Sequelize 5 with Typescript

Using Sequelize v5 with TypeScript for Postgres, including model setup and type safety tips.

In the past I have used the pretty awesome Sequelize library for connecting to Postgres which allows really nifty query methods as well as database migrations and seeding.

Doing it in Javascript is quite straight forward and their documentation is thorough enough to get up and running. However, Typescript is a lot to be desired and the articles I found online reference an older version of the library (v4). The current version I’m looking at the moment is 5.21.5. From my understanding, the types have been migrated to be part of v5, so types @types/sequelize package should be avoided. The latest version should contain all the type definitions.

Creating models

This would be a typical way of creating a new model in version 5.

import { Model, BuildOptions, Sequelize, DataTypes } from 'sequelize';

export interface UserAttributes extends Model {
  id?: number;
  email: string;
  firstName: string;
  lastName: string;
  createdAt?: string;
  updatedAt?: string;
}

type UserModel = typeof Model & {
  new (values?: object, options?: BuildOptions): UserAttributes;
};

export function initUser(seq: Sequelize): UserModel {
  return <UserModel>seq.define('Users', {
    id: {
      type: DataTypes.NUMBER,
      primaryKey: true,
    },
    email: {
      type: DataTypes.STRING,
      allowNull: false,
    },
    firstName: {
      type: DataTypes.STRING,
    },
    lastName: {
      type: DataTypes.STRING,
    },
    phone: {
      type: DataTypes.STRING,
    },
  });
}

The next step is to expose models in an index.ts file. Connection string should come from an environment variable (loaded maybe through a secret).

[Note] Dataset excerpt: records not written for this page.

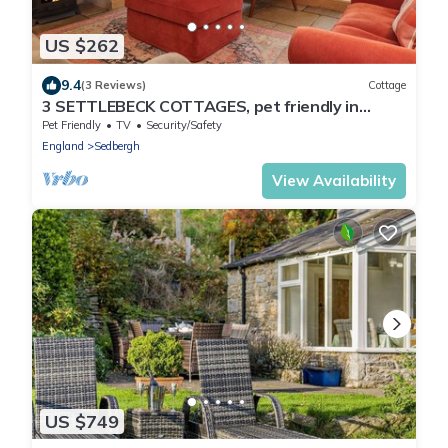
US $262
9.4
(3 Reviews)
Cottage
3 SETTLEBECK COTTAGES, pet friendly in
Sedbergh
Pet Friendly
TV
Security/Safety
England
Sedbergh
View Availability
US $749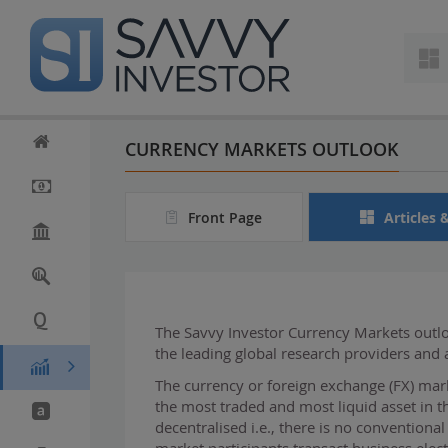
S
k
i
p
t
o
m
CURRENCY MARKETS OUTLOOK
a
i
n
Front Page
Articles 
c
o
n
t
e
n
The Savvy Investor Currency Markets outloo
t
the leading global research providers and
The currency or foreign exchange (FX) mark
the most traded and most liquid asset in t
decentralised i.e., there is no conventiona
market participants transact business elect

import Sequelize from 'sequelize';
import { initUser } from './user';

const sequelize = new Sequelize.Sequelize('connectionStringGoesHere', {
  dialect: 'postgres',
});

const db = {
  sequelize,
  Users: initUser(sequelize),
};

Object.values(db).forEach((model: any) => {
  if (model.associate) {
    model.associate(db);
  }
});

export default db;

In my Koa application (which is very similar to express), I first ensure that my application can connect to the database. Which then can proceed to fetch users.

import Koa from 'Koa';

import db from './models';

const koa = new Koa();

const start = async () => {
  await db.authenticate();

  // Do this in a route
  const users = await Users.findAll();
  console.log('Got users ', users);

  koa.listen(3000);
}

start();

Migrations

Migrations can be used as normal and they don’t require Typescript. So a root folder can be used with a name like ‘db’. Which can then be ignored by Typescript tsconfig.

{
  "compilerOptions": {
    ...
  },
  "exclude": [
     ...
    "./db"
  ]
}

The root of the application still requires a .sequelizerc file with the following contents:

const path = require('path');

module.exports = {
  'config': path.resolve('db', 'dbconfig.js'),
  'migrations-path': path.resolve('db', 'migrations'),
}

One more config remaining and that is the dbconfig.js file. I prefer to have this as Javascript than plain json file. Reason being, is to load environment variables before running migrations like so:

// This configuration is for sequelize migrations only

const dotenv = require('dotenv');
dotenv.config();

const { DATABASE_URL, DB_SSL } = process.env;

console.log('Migrations are loading dbconfig', {
  DATABASE_URL,
  DB_SSL,
});

module.exports = {
  production: {
    use_env_variable: 'DATABASE_URL',
    dialect: 'postgres',
    dialectOptions: {
      ssl: DB_SSL === 'true',
    },
  },
};

There’s no real need to have multiple environments in this file in my opinion given that the variables should be loaded from the environment anyway. The database url and SSL is really all you need unless something more complicated is required.

The sequelize-cli can then be used as normal to generate and run migrations as per documentation.